Le cinéma engagé et militant offre une tribune à ceux qui n’en ont habituellement pas. Toute la beauté de l’art est dans le fait de nous ouvrir les yeux sur une réalité qui peut nous sembler très éloignée. Ce qui m’a frappé avec le court-métrage Brotherhood de Meryam Joober, qui traite des dynamiques noueuses et complexes qui s’établissent à travers un foyer tunisien lorsqu’un enfant, parti combattre au sein de Daech, revient à la maison, ce sont les enjeux familiaux et religieux qui sont mis de l’avant. Grâce au jeu d’acteur impeccable et aux images percutantes, nous sommes complètement absorbés. Le sujet du voile, et plus précisément de la burqa, a fait la une plus d’une fois dans nos journaux, mais l’œuvre de Joober tend, non pas à nous convaincre d’une moralité précise, mais bien à nous montrer l’envers d’un décor si peu exploité dans nos médias.
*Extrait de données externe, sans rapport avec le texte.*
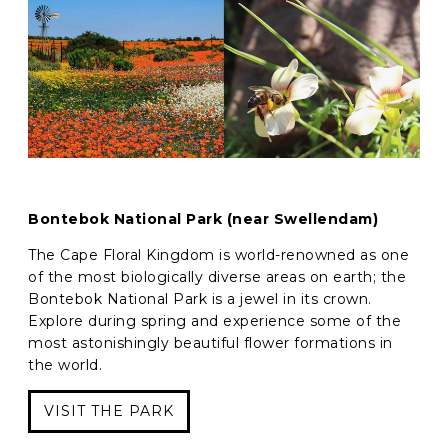
Bontebok National Park (near Swellendam)
The Cape Floral Kingdom is world-renowned as one
of the most biologically diverse areas on earth; the
Bontebok National Park is a jewel in its crown.
Explore during spring and experience some of the
most astonishingly beautiful flower formations in
the world.
VISIT THE PARK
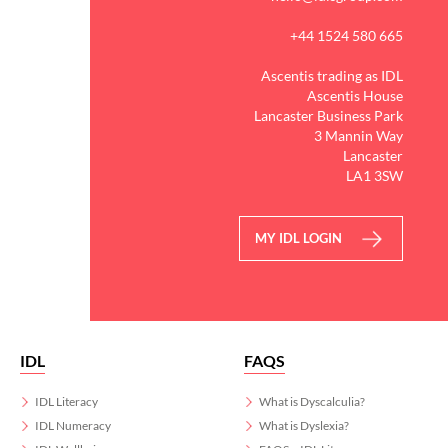
+44 1524 580 665
Ascentis trading as IDL
Ascentis House
Lancaster Business Park
3 Mannin Way
Lancaster
LA1 3SW
MY IDL LOGIN
IDL
FAQS
IDL Literacy
What is Dyscalculia?
IDL Numeracy
What is Dyslexia?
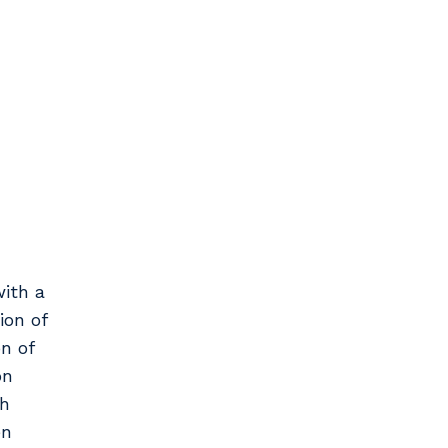
ith a
ion of
n of
on
th
en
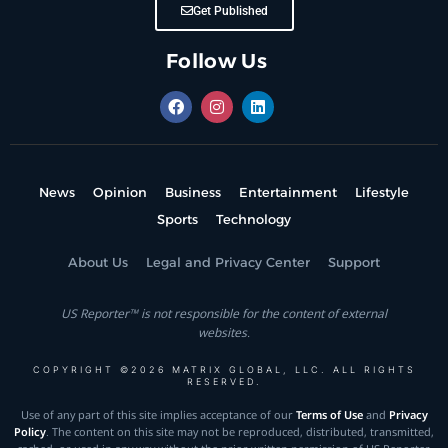
Get Published
Follow Us
News
Opinion
Business
Entertainment
Lifestyle
Sports
Technology
About Us
Legal and Privacy Center
Support
US Reporter™ is not responsible for the content of external
websites.
COPYRIGHT ©2026 MATRIX GLOBAL, LLC. ALL RIGHTS
RESERVED.
Use of any part of this site implies acceptance of our
Terms of Use
and
Privacy
Policy
. The content on this site may not be reproduced, distributed, transmitted,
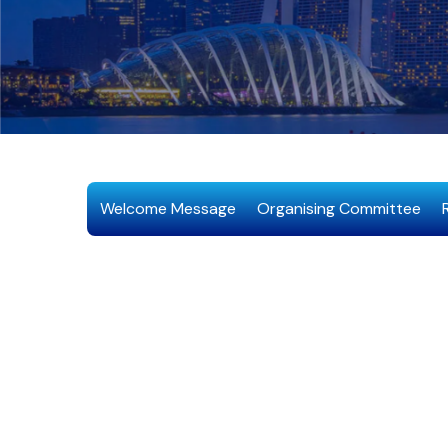
Welcome Message
Organising Committee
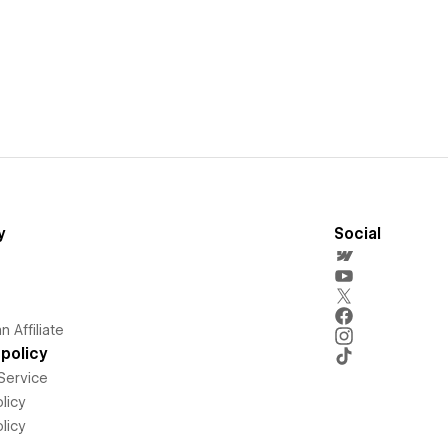
y
Social
 Affiliate
policy
Service
licy
licy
Bien que je me considère comme étant une bonne consommatrice de culture, ma participation à cette soirée m’a fait réaliser l’importance et la portée qu’ont ce genre d’événement. L’art engagé est vital dans une société, il dynamise les conversations et incite le partage. J’invite d’ailleurs tous les lecteurs à prendre le temps de regarder les films mentionnés, et si vous voulez d’autres idées, l’Office national du film et La fabrique culturelle offrent des centaines de petits bijoux qui valent la peine d’être écoutés. Nous devons par ailleurs remercier le Comité de Solidarité/Trois-Rivières pour la tenue de ce genre d’événements précieux. Il y aura en février prochain la 3e édition des Rendez-vous des cinémas du monde, une autre de leurs belles initiatives.